Logan pointed as they swam along the broken hull.
La Daniela
had sunk aft end down, so she stood upright like a crumbled wooden pillar, broken masts parallel to the seabed. “See there? One mast was still intact when it crashed against the reef. The other two broke off, and are there, and there.” He pointed, although he doubted she saw them in the gloomy blueness. “She was a
fragata
, what we’d call a frigate. Built for speed and maneuverability, unlike the more cumbersome
Nuestra Señora de Garza
, which was why they unloaded the treasure and sent her home. She carried ninety guns—we’ve already found most of them—and weighed around three hundred tons.”

He put his hand on her arm. “Stay still. Look.” A shoal of
anchoveta
curled in a silver ribbon between them and the shattered hull of
La Daniela.
Thousands upon thousands of fish in a tight stream. The fish didn’t seem concerned by the visitors in their midst and for several minutes they stayed suspended in fish territory. Logan kept them afloat, as Daniela seemed hypnotized.

“That was amazing. What were they?”

“Similar to anchovies.”

“First time I’ve seen an anchovy that I
like.
” She grinned through her mask.

“Come on.

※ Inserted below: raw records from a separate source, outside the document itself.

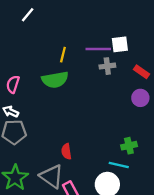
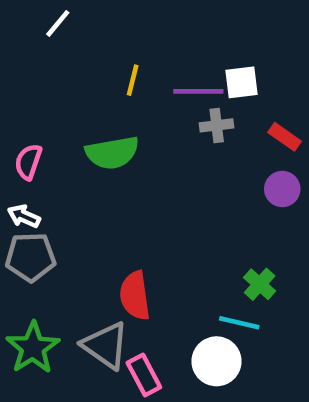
yellow line: (63, 55) -> (133, 80), moved
green cross: (129, 146) -> (260, 284), turned -35
red semicircle: (66, 151) -> (135, 296), size x1.5

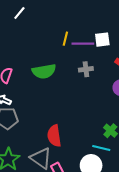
yellow line: (133, 80) -> (65, 39), moved
gray cross: (217, 125) -> (86, 69), moved

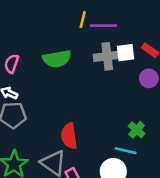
white square: (102, 40) -> (126, 53), moved
gray cross: (86, 69) -> (107, 56), size x1.5

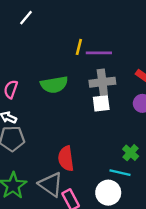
white square: (126, 53) -> (101, 103), moved

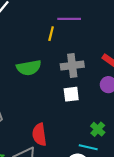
purple line: (99, 53) -> (69, 19), moved
white square: (101, 103) -> (71, 94), moved

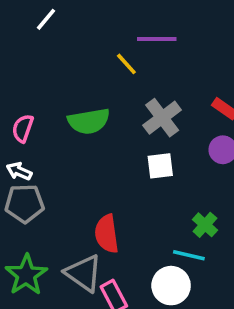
yellow line: (51, 34) -> (126, 64), turned -56
gray cross: (72, 66) -> (162, 118), turned -30

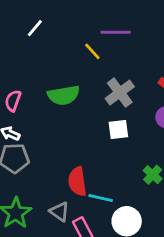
white line: (46, 19) -> (35, 28), moved
cyan line: (189, 255) -> (101, 198), moved
gray triangle: (83, 273) -> (60, 212), size x0.7

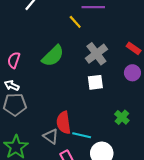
green semicircle: (64, 95) -> (53, 56), turned -35
gray triangle: (60, 212) -> (51, 136), moved

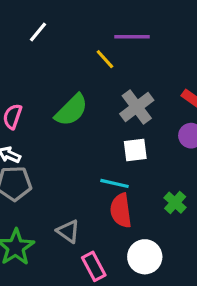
red semicircle: (64, 123) -> (121, 211), moved
cyan line: (82, 135) -> (114, 183), moved

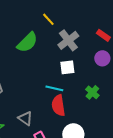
yellow line: (105, 59) -> (48, 19), moved
green cross: (175, 203) -> (92, 92), moved

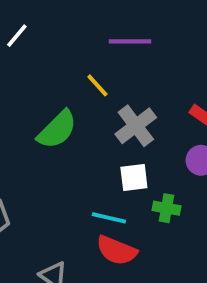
green cross: (92, 92) -> (166, 208), moved, turned -32
red semicircle: (58, 105) -> (117, 250), turned -60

I’ll show you something you’ll
love.

“Hope it’s not a brussels sprout.”

“You don’t like sprouts?” He shook his head. “Well, what I have to show you
is
green. But you can’t eat it. This way. Jed and Galt are fanning the area now. Hear that? That’s what the blower sounds like down here.” The dull roar was muted under the water.

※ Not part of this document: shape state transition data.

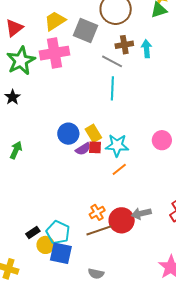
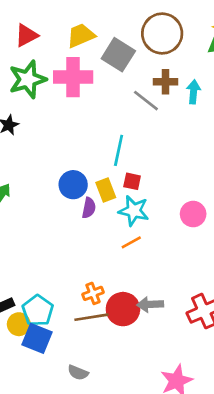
cyan line: (112, 88) -> (119, 150), moved
red square: (95, 147) -> (132, 181), moved
purple semicircle: (83, 149) -> (89, 208), turned -56

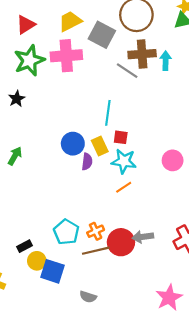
brown cross: (165, 82) -> (142, 54), size x1.4
cyan pentagon: (38, 311) -> (66, 232), moved

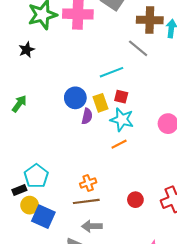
gray line: (127, 71) -> (138, 48), moved
cyan line: (108, 113) -> (111, 72), turned 55
cyan pentagon: (66, 232) -> (36, 176), moved
gray arrow: (143, 237) -> (92, 226), moved
red circle: (121, 242) -> (135, 200), moved, size x0.6

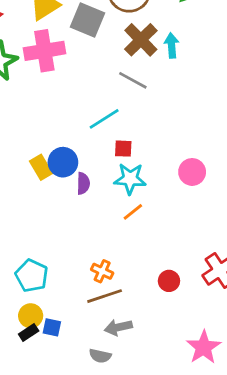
brown cross: (150, 20) -> (141, 40), turned -35
yellow rectangle: (101, 103) -> (41, 167), moved
orange cross: (88, 183) -> (102, 271), turned -35
black rectangle: (19, 190) -> (29, 332), moved
blue square: (43, 217) -> (52, 327), size x0.6

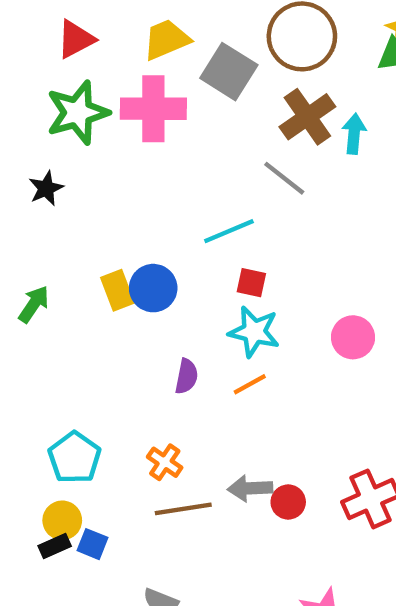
purple semicircle: (83, 183) -> (186, 376), moved
orange cross: (102, 271) -> (165, 462), moved
gray arrow: (118, 327) -> (250, 488), moved

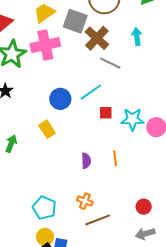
brown cross: (307, 117) -> (97, 38), moved
blue circle: (153, 288) -> (60, 99), moved
cyan star: (254, 332) -> (133, 119), moved
orange line: (250, 384) -> (115, 158), turned -56
gray arrow: (250, 488) -> (145, 234), moved

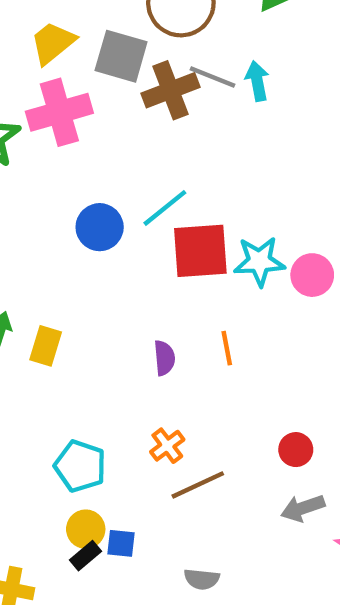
brown cross: (97, 38) -> (171, 90), turned 30
gray line: (110, 63) -> (212, 77), moved
red square: (106, 113) -> (200, 251), size x2.0
yellow rectangle: (47, 129) -> (46, 346), moved, turned 54
orange cross: (85, 201) -> (167, 446), turned 35

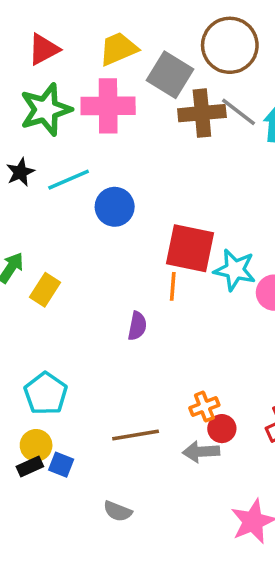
cyan line: (165, 208) -> (69, 180), moved
orange line: (227, 348) -> (173, 286), moved
orange cross: (167, 446) -> (204, 407), moved
gray arrow: (303, 508) -> (201, 452), moved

Logan announced their presence to the others and Galt turned it off. “Daniela wants a look at what you discovered.”

Jed waved an arm at the floor of the ocean. Scattered for several hundred feet on the sandy bottom were chunks of emerald, gold bars, gold coins, and snakes of gold chain. Even in the less than optimal lighting, pieces glinted as one moved, and everything was easy to see.

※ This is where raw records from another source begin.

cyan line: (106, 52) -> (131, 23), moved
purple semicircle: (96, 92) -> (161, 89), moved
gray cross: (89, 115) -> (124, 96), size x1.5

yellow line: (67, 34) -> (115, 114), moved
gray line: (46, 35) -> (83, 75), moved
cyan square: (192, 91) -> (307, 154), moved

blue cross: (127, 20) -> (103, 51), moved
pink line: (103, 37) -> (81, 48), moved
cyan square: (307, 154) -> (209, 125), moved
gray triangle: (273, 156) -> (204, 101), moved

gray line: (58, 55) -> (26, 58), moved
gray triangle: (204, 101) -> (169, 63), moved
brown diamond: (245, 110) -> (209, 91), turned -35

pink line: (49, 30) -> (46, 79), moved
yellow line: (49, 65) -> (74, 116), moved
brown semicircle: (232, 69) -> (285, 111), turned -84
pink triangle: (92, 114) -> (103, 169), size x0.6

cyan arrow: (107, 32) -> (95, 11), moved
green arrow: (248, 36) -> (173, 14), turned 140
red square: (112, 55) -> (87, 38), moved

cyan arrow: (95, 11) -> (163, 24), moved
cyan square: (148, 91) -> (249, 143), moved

He heard her quick intake of breath on the mic. “Oh, my Lord. Look at the size of this! May I?” She glanced at Logan.

“Sure.”

He let her swoop down the six feet to scoop it up from the soft sand. She held up an emerald the size of her fist. “Are we going to pick everything up and take it back with us?”

“There’s more than the four of us can carry back in one trip.” More than his whole dive team could carry back to the surface in thirty or forty trips. He was going to win the ten-grand bet with his brothers with ease. “For now we’re leaving everything where it is.”

“Oh, but—Oh. Until the other thing is resolved.”

*   *   *

 

It was raining when they surfaced, a gentle, persistent shower. It pitted the dark blue of the water with white dots, and made everything look ethereal and otherworldly. There was no demarcation between sea and sky. The inclement weather didn’t seem to bother the security guys, who patrolled or stood guard as if water wasn’t dripping down their faces.